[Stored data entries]
┌──
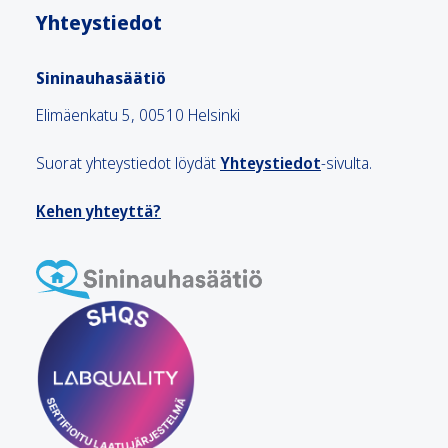
Yhteystiedot
Sininauhasäätiö
Elimäenkatu 5, 00510 Helsinki
Suorat yhteystiedot löydät
Yhteystiedot
-sivulta.
Kehen yhteyttä?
└──
=== Task statement ===
A word-for-word transcript of the entries above is needed, with pictures removed.

=== Answer to this problem ===
Yhteystiedot
Sininauhasäätiö
Elimäenkatu 5, 00510 Helsinki
Suorat yhteystiedot löydät
Yhteystiedot
-sivulta.
Kehen yhteyttä?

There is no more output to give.